Background: MDS is a clonal bone marrow disorder characterized by ineffective hematopoiesis with peripheral blood cytopenias and an increased risk for transformation to acute leukemia. Patients with MDS who have a history of prior exposure to chemotherapy and/or radiotherapy are called therapy-related MDS (t-MDS). We hereby describe our experience with this entity and compare it to our experience with de novo MDS patients.

Aim: To study the differences of clinical outcome between t-MDS and de novo MDS patients.

Method: A retrospective single institution study chart review of cases with MDS at Mayo Clinic Rochester between 1993- 2011 was performed. De novo MDS, t-MDS and leukemic transformation (LT) were defined according to the World Health Organization (WHO) classification (Swerdlow et al 2008). Prior exposures to chemotherapy, radiotherapy and/ or both were defined as t-MDS; while lack of any as de novo MDS. Appropriate IRB approval was obtained in accordance with the Helsinki declaration. Comparison between group medians was done using Wilcoxon test, comparison between values was done using contingency and One-way analyses (Means/Anova/Pooled t), while survival estimates were calculated using Kaplan-Meier curves JMP V10

Results: Out of 827 patients with MDS, 153 (19%) patients were t-MDS (group (Gr) 1) versus 674 (81%) (rest of patients, Gr 2). Out of the t-MDS, 79 (52%) pts had CTX, and 42 (27%) had XRT, and 32 (21%) pts had both CTX/XRT).

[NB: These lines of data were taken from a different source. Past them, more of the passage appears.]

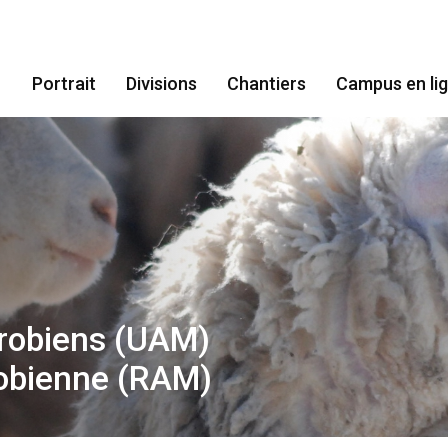
Portrait
Divisions
Chantiers
Campus en li
crobiens (UAM)
robienne (RAM)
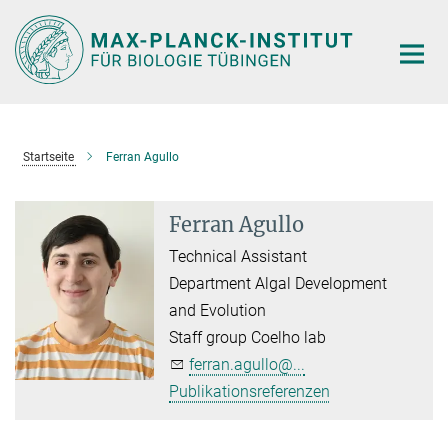
Hauptinhalt
Startseite
Ferran Agullo
Ferran Agullo
Technical Assistant
Department Algal Development
and Evolution
Staff group Coelho lab
ferran.agullo@...
Publikationsreferenzen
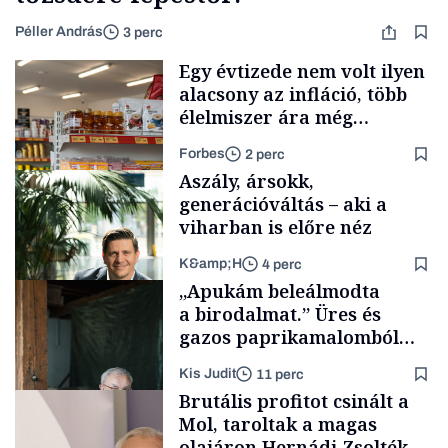
Péller András
3 perc
Egy évtizede nem volt ilyen
alacsony az infláció, több
élelmiszer ára még
rohamosan csökken is
Forbes
2 perc
Aszály, ársokk,
generációváltás – aki a
viharban is előre néz
K&amp;H
4 perc
Makro
„Apukám beleálmodta
a birodalmat.” Üres és
gazos paprikamalomból
lett az igazi családi
Kis Judit
11 perc
fűszersztori
TÁMOGATÓI
Brutális profitot csinált a
TARTALOM
Mol, taroltak a magas
olajáron Hernádi Zsolték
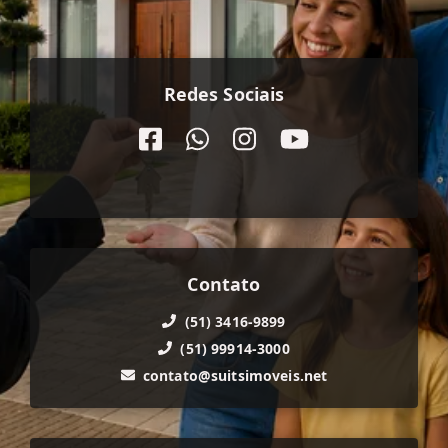
Redes Sociais
Contato
(51) 3416-9899
(51) 99914-3000
contato@suitsimoveis.net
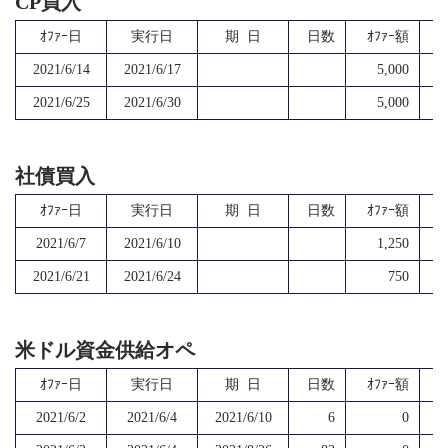
CP買入
ｵﾌｧｰ日
実行日
期 日
日数
ｵﾌｧｰ額
2021/6/14
2021/6/17
5,000
2021/6/25
2021/6/30
5,000
社債買入
ｵﾌｧｰ日
実行日
期 日
日数
ｵﾌｧｰ額
2021/6/7
2021/6/10
1,250
2021/6/21
2021/6/24
750
米ドル資金供給オペ
ｵﾌｧｰ日
実行日
期 日
日数
ｵﾌｧｰ額
2021/6/2
2021/6/4
2021/6/10
6
0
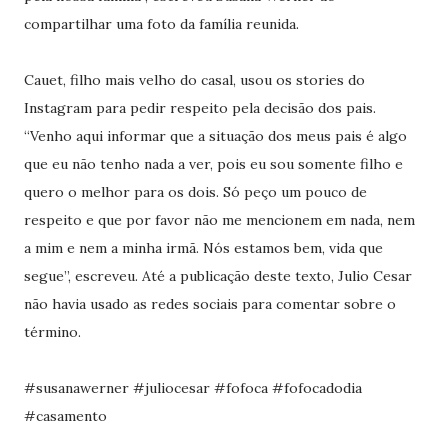
compartilhar uma foto da família reunida.
Cauet, filho mais velho do casal, usou os stories do
Instagram para pedir respeito pela decisão dos pais.
“Venho aqui informar que a situação dos meus pais é algo
que eu não tenho nada a ver, pois eu sou somente filho e
quero o melhor para os dois. Só peço um pouco de
respeito e que por favor não me mencionem em nada, nem
a mim e nem a minha irmã. Nós estamos bem, vida que
segue”, escreveu. Até a publicação deste texto, Julio Cesar
não havia usado as redes sociais para comentar sobre o
término.
#susanawerner #juliocesar #fofoca #fofocadodia
#casamento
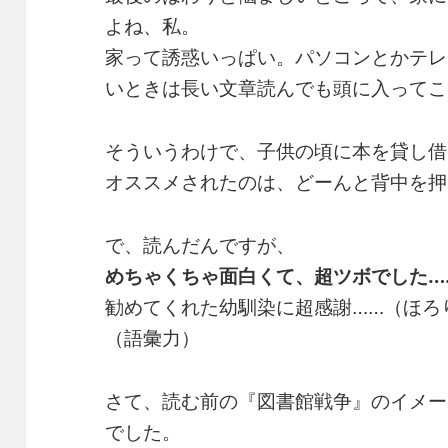
よね、私。
家って誘惑いっぱい。パソコンとかテレ
いときは長い文章読んでも頭に入ってこ
そういうわけで、子供の頃に本を貸し借
オススメされたのは、どーんと背中を押
で、読んだんですが、
めちゃくちゃ面白くて、超ツボでした…
勧めてくれた幼馴染に超感謝……（ほろ
（語彙力）
さて、読む前の『図書館戦争』のイメー
でした。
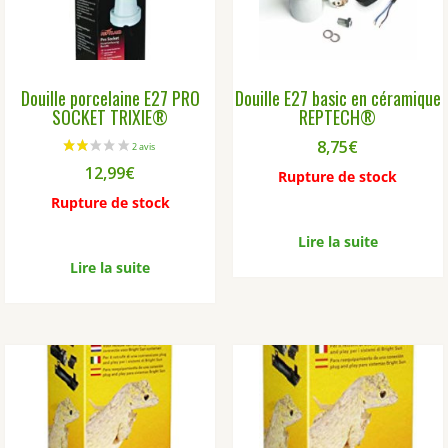
Douille porcelaine E27 PRO
Douille E27 basic en céramique
SOCKET TRIXIE®
REPTECH®
8,75
€
12,99
€
Rupture de stock
Rupture de stock
Lire la suite
Lire la suite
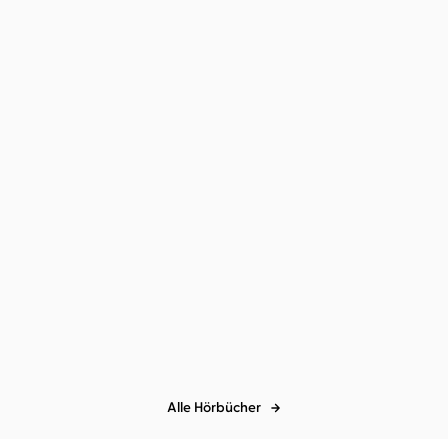
Khalil Gibran
Tex
Der Prophet
Alle Hörbücher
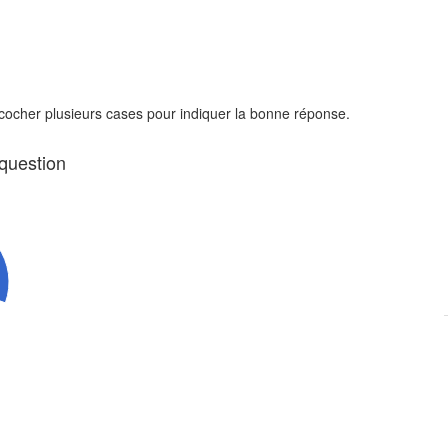
 cocher plusieurs cases pour indiquer la bonne réponse.
 question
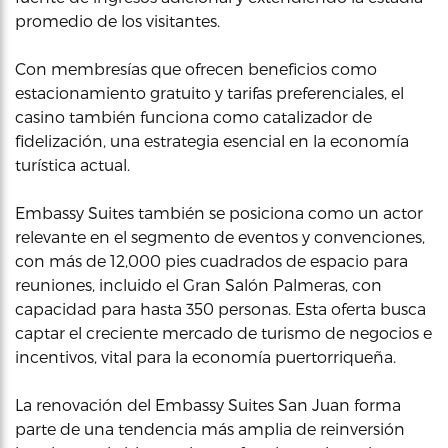
promedio de los visitantes.
Con membresías que ofrecen beneficios como
estacionamiento gratuito y tarifas preferenciales, el
casino también funciona como catalizador de
fidelización, una estrategia esencial en la economía
turística actual.
Embassy Suites también se posiciona como un actor
relevante en el segmento de eventos y convenciones,
con más de 12,000 pies cuadrados de espacio para
reuniones, incluido el Gran Salón Palmeras, con
capacidad para hasta 350 personas. Esta oferta busca
captar el creciente mercado de turismo de negocios e
incentivos, vital para la economía puertorriqueña.
La renovación del Embassy Suites San Juan forma
parte de una tendencia más amplia de reinversión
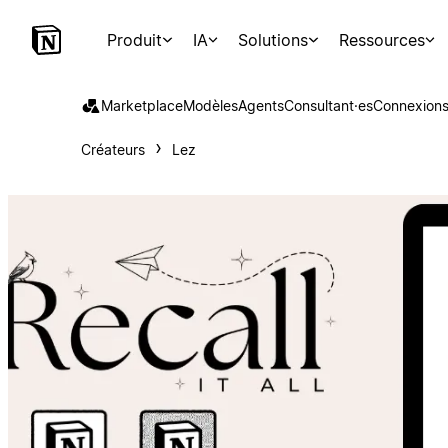
Produit
IA
Solutions
Ressources
Marketplace
Modèles
Agents
Consultant·es
Connexion
Créateurs
Lez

Upon comparison between Gr 1 vs 2, statistical significant difference was seen in median age 69 vs 72 (p=0.01), Platelets 68 vs 114 x109(<p0.0001), and WBC 3.2 vs 3.6 x109(0.02), respectively. No significant statistical difference was found in median Hg 9.6 vs 9.7 gm/dL (p 0.6), peripheral blood (PB) blasts 0% in both groups, and bone marrow (BM) blasts 2% in both groups. IPSS was low, int-1, int-2, high in 16%, 40%, 34%, 9%in Gr 1 and 32%, 46%, 18%, 4% in Gr 2. IPSS-R was very low, low, int, high, very high in 9%, 24%, 18%, 20%, 28% in Gr 1 vs 18%, 36%, 20%, 16%, 10% in Gr 2. AML transformation (LT) was identical in both groups at 12%.

Upon comparison between Gr 1 and 2, median time to AML transformation was 7.9 vs 13 months (p=0.08). Median overall survival (mOS) was shorter in Gr 1 vs 2 at 16 vs 34 months (P<0.0001). When analysis was limited to diploid cytogenetics, median OS was 63 vs 50 months, respectively (p=0.9). Both IPSS and IPSS-R were prognostic of mOS in t-MDS (p<0.0001). On multivariate analysis; age (<0.0001), IPSS-R (p<0.0001) and previous CTX and/ or XRT (P=0.02) were the only variables that affected mOS.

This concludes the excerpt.